2. Acknowledge Their Anger
When your little one is angry, don’t try to calm them down or ignore it. Instead, say: “I see you are angry. You didn’t like it when I took away that toy.”
3. Use Visual Prompts
A calendar on the fridge can help a child understand what activities are planned for the day, whether it is swim class or a dentist appointment. Make the calendar fun with stickers and gold stars for each accomplished task.
4. Change Your Concept Of Discipline
Often we think that discipline is about punishment, but the word discipline comes from a Latin word meaning “to teach.” So if your punishment isn’t offering any lesson for your children, it’s probably not going to be an effective form of discipline. This also gets at the importance of modeling the kind of behavior you wish to see in your kids. Having a well-behaved child starts with teaching them how to be in the world through your own behavior.
5. Give Options
If your child hits you during a tantrum, let him know that hitting is not an option. Instead, offer an alternative such as “You aren’t allowed to hit me, but if you need to punch a pillow you can.” Giving kids choices (“do you want the red or the blue cup?”) helps them feel empowered.
6. Offer The Right Kind Of Feedback
Don’t say “Good girl” or “You’re so smart.” Experts say it is better to offer positive feedback about the process itself, such as “You tried really hard! I am so proud of you” or “You’re a fighter. I’m so pleased you didn’t quit, even when it was hard.”
7. Re-Frame Your Thinking
Instead of saying “Owen is being so bad lately,” think “Owen is having a really hard time right now.” Remember, your child isn’t misbehaving to hurt you or punish you, but rather because they are struggling to express their needs in an effective way.
8. Teach Gratitude
It can be hard for kids to understand gratitude, especially in our world of technology, giant birthday parties and immediate gratification. Have a “gratitude” exercise each night where you each share one thing you are grateful for that happened during the day. It will teach kids to pause, unwind and reflect on what really matters.
9. Give Gentle Warnings
It can be hard to be abruptly pulled out of a fun activity. Hey, how would you like it if someone just turned off “Scandal” on you? Instead, let your kids know when playtime is about to end. For example, use an egg timer to help give a “5-minute warning” for when it is time to leave the park.
10. Practice Yoga
No, really! Yoga is not just beneficial for adults, it can be invaluable for kids too, especially kids with developmental delays or other special needs. Simple poses like downward dog, tree pose and, of course, child’s pose, help to calm kids and encourage mindfulness.

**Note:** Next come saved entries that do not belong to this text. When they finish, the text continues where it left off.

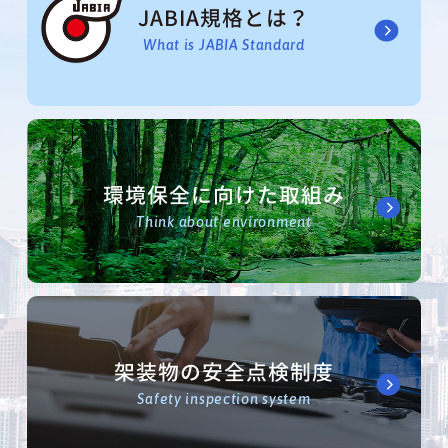
JABIA規格とは？
What is JABIA Standard
環境保全に向けた取組み
Think about environment
架装物の安全点検制度
Safety inspection system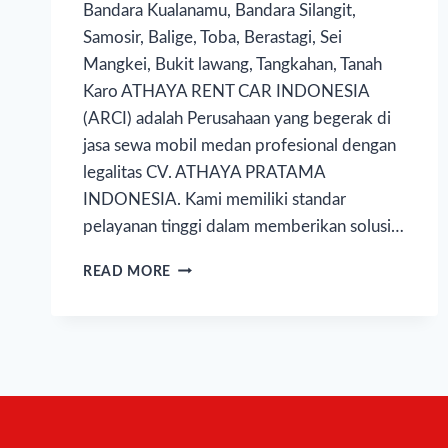
Bandara Kualanamu, Bandara Silangit,
Samosir, Balige, Toba, Berastagi, Sei
Mangkei, Bukit lawang, Tangkahan, Tanah
Karo ATHAYA RENT CAR INDONESIA
(ARCI) adalah Perusahaan yang begerak di
jasa sewa mobil medan profesional dengan
legalitas CV. ATHAYA PRATAMA
INDONESIA. Kami memiliki standar
pelayanan tinggi dalam memberikan solusi…
READ MORE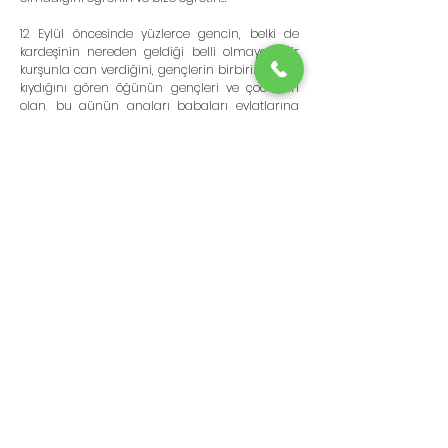
12 Eylül öncesinde yüzlerce gencin, belki de 
kardeşinin nereden geldiği belli olmayan bir 
kurşunla can verdiğini, gençlerin birbirine nasıl 
kıydığını gören öğünün gençleri ve çocukları 
olan, bu günün anaları babaları evlatlarına 
yani bu günün gençliğine; meydanları, okulları, 
salonları, dükkânları, parti binalarını, yakıp 
yıkarak, molotof ve taş atarak, birbirine silah 
çekerek vatansever ve özgürlükçü 
olunamayacağını anlatmak için çırpınırken, 
lütfen sizler; ahlakı, adabı, edebi, nezaketi, 
muhabbeti, saygıyı, birbirinizin gönüllerini 
yıkmadan siyaset yapmayı bize gösterin…
Vesselam…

11. Remind Your Kids To Cultivate Kindness
Let your children see you caring for others in your community, perhaps by bringing up your elderly neighbor’s trash cans or donating to an animal shelter. Kids need to see that their world is bigger than their immediate family, and that we all have a duty to be kind to one another. In turn, this will help to inspire empathetic behavior and better listening at school and in public.